## WORK ORDER
With pictures omitted, transcribe exactly the lines from the one containing "Nikolaus-Otto-Straße 13, 70771" to the end of the records below.

## EXERCISE DATA
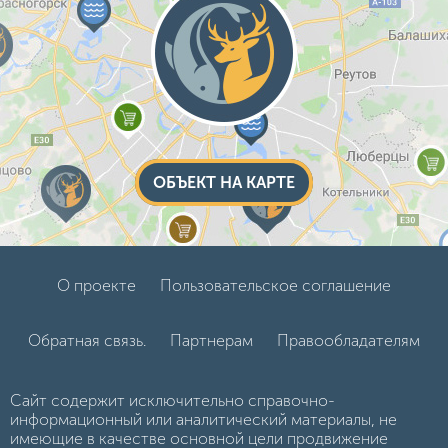
ОБЪЕКТ НА КАРТЕ
О проекте
Пользовательское соглашение
Обратная связь.
Партнерам
Правообладателям
Сайт содержит исключительно справочно-
информационный или аналитический материалы, не
имеющие в качестве основной цели продвижение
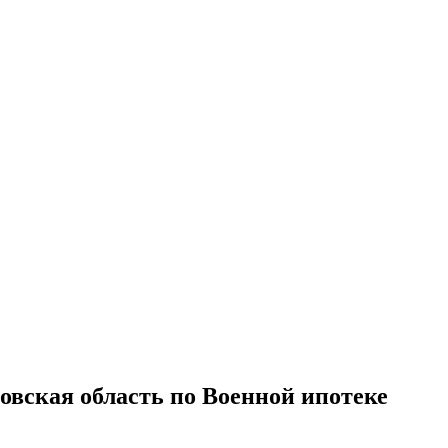
овская область по Военной ипотеке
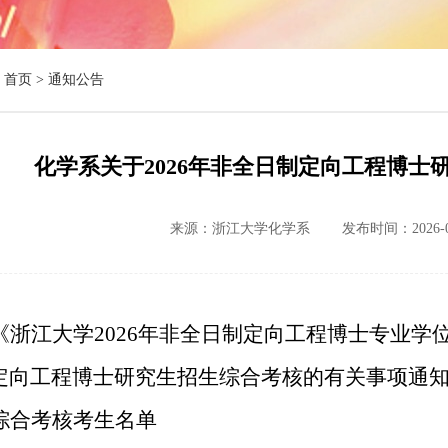
首页 >
通知公告
化学系关于2026年非全日制定向工程博士
来源：浙江大学化学系
发布时间：2026-0
《浙江大学
2026
年非全日制定向工程博士专业学
定向工程博士研究生招生综合考核的有关事项通
综合考核考生名单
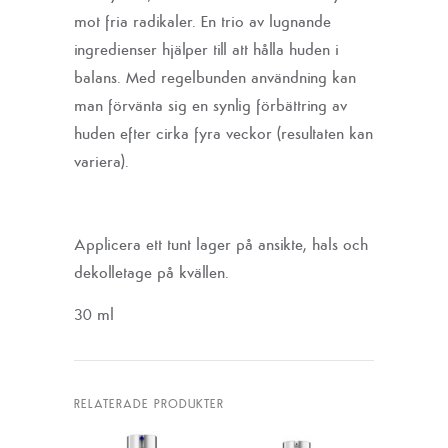
mot fria radikaler. En trio av lugnande
ingredienser hjälper till att hålla huden i
balans. Med regelbunden användning kan
man förvänta sig en synlig förbättring av
huden efter cirka fyra veckor (resultaten kan
variera).
Applicera ett tunt lager på ansikte, hals och
dekolletage på kvällen.
30 ml
RELATERADE PRODUKTER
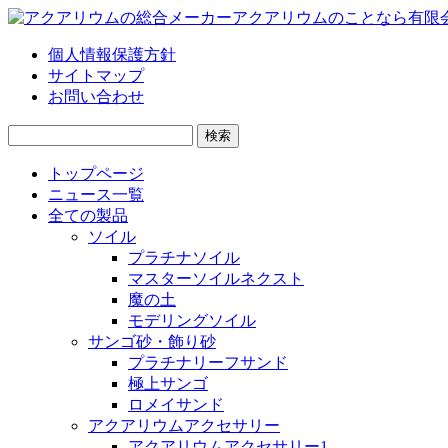
個人情報保護方針
サイトマップ
お問い合わせ
検
索:
トップページ
ニュース一覧
全ての製品
ソイル
プラチナソイル
マスターソイルネクスト
魔の土
モデリングソイル
サンゴ砂・飾り砂
プラチナリーフサンド
極上サンゴ
ロメイサンド
アクアリウムアクセサリー
アクアリウムアクセサリー1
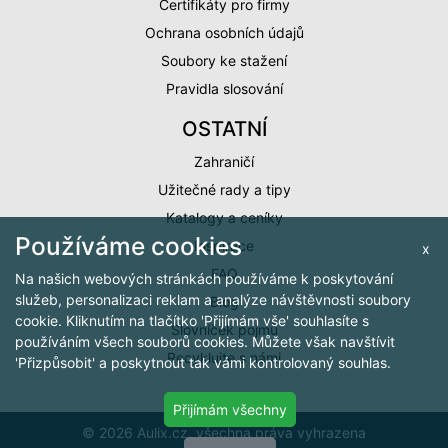
Certifikáty pro firmy
Ochrana osobních údajů
Soubory ke stažení
Pravidla slosování
OSTATNÍ
Zahraničí
Užitečné rady a tipy
Katalogy a ceníky
Používáme cookies
Inspirace
x
FAQ
Na našich webových stránkách používáme k poskytování
služeb, personalizaci reklam a analýze návštěvnosti soubory
Blog
cookie. Kliknutím na tlačítko 'Přijímám vše' souhlasíte s
Slovníček pojmů
používáním všech souborů cookies. Můžete však navštívit
Recyklujte s námi
'Přizpůsobit' a poskytnout tak vámi kontrolovaný souhlas.
Přijímám všechny
© 2026 Aulix.cz, všechna práva vyhrazena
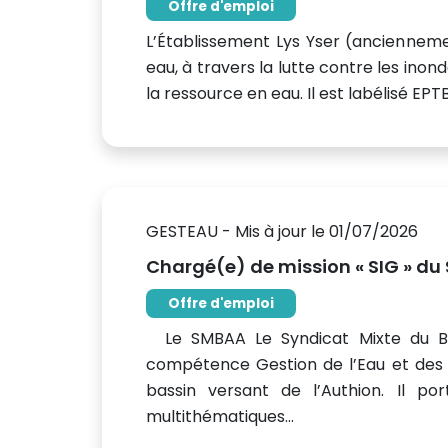
Offre d'emploi
L’Établissement Lys Yser (ancienneme
eau, à travers la lutte contre les inon
la ressource en eau. Il est labélisé EPT
GESTEAU - Mis à jour le 01/07/2026
Chargé(e) de mission « SIG » d
Offre d'emploi
Le SMBAA Le Syndicat Mixte du Bas
compétence Gestion de l’Eau et des 
bassin versant de l’Authion. Il p
multithématiques...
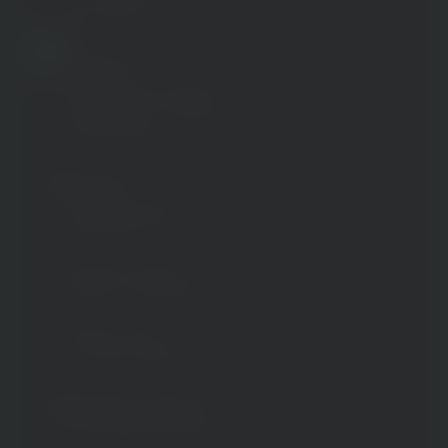
ab 18:00 Uhr
Location:
ideenhunger Stuttgart
Nikolaus-Otto-Straße 13, 70771 Leinfelden-
Echterdingen
Speaker:
Elisa Heinzelmann
(Generation Z)
Benjamin Burkard
(Mission Langeweile)
Peggy Condé
(40 Jahre Marketing)
Komplett kostenlos:
Die Teilnahme kostet euch nichts.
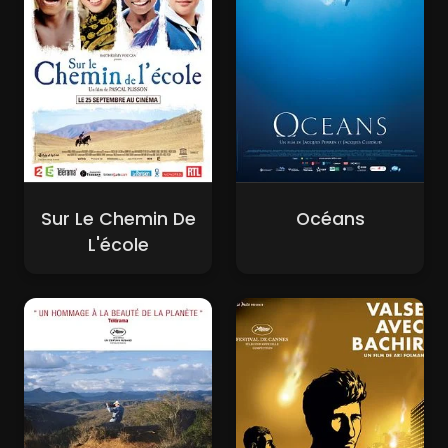
Sur Le Chemin De
Océans
L'école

## RESPONSE TO THIS EXERCISE
Nikolaus-Otto-Straße 13, 70771 Leinfelden-
Echterdingen
Speaker:
Elisa Heinzelmann
(Generation Z)
Benjamin Burkard
(Mission Langeweile)
Peggy Condé
(40 Jahre Marketing)
Komplett kostenlos:
Die Teilnahme kostet euch nichts.
Sur Le Chemin De
Océans
L'école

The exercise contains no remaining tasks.